• _REQUIRED WORK_: Once you have located the line containing "2024. – 76 с." in the material below, return it exactly along with each line after it through the line containing "Оренбургское книжное изд-во".

• _MATERIAL TO PROCESS_:
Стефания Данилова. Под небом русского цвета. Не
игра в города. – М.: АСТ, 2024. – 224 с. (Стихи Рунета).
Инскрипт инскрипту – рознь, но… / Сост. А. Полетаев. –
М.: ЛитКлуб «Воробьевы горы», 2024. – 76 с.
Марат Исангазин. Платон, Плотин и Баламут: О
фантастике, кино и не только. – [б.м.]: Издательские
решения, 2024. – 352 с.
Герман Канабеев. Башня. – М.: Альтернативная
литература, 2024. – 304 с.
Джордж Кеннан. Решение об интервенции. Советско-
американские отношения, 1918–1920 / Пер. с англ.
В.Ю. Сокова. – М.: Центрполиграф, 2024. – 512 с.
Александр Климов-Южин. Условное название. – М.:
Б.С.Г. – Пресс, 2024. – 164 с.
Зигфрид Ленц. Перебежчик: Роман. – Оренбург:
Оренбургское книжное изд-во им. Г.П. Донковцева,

...

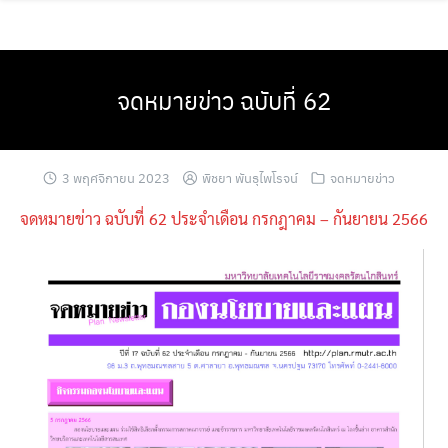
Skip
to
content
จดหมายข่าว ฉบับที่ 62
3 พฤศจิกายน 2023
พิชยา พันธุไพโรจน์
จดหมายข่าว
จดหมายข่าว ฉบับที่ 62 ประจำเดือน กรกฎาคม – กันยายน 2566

• _WRITTEN SOLUTION_:
М.: ЛитКлуб «Воробьевы горы», 2024. – 76 с.
Марат Исангазин. Платон, Плотин и Баламут: О
фантастике, кино и не только. – [б.м.]: Издательские
решения, 2024. – 352 с.
Герман Канабеев. Башня. – М.: Альтернативная
литература, 2024. – 304 с.
Джордж Кеннан. Решение об интервенции. Советско-
американские отношения, 1918–1920 / Пер. с англ.
В.Ю. Сокова. – М.: Центрполиграф, 2024. – 512 с.
Александр Климов-Южин. Условное название. – М.:
Б.С.Г. – Пресс, 2024. – 164 с.
Зигфрид Ленц. Перебежчик: Роман. – Оренбург:
Оренбургское книжное изд-во им. Г.П. Донковцева,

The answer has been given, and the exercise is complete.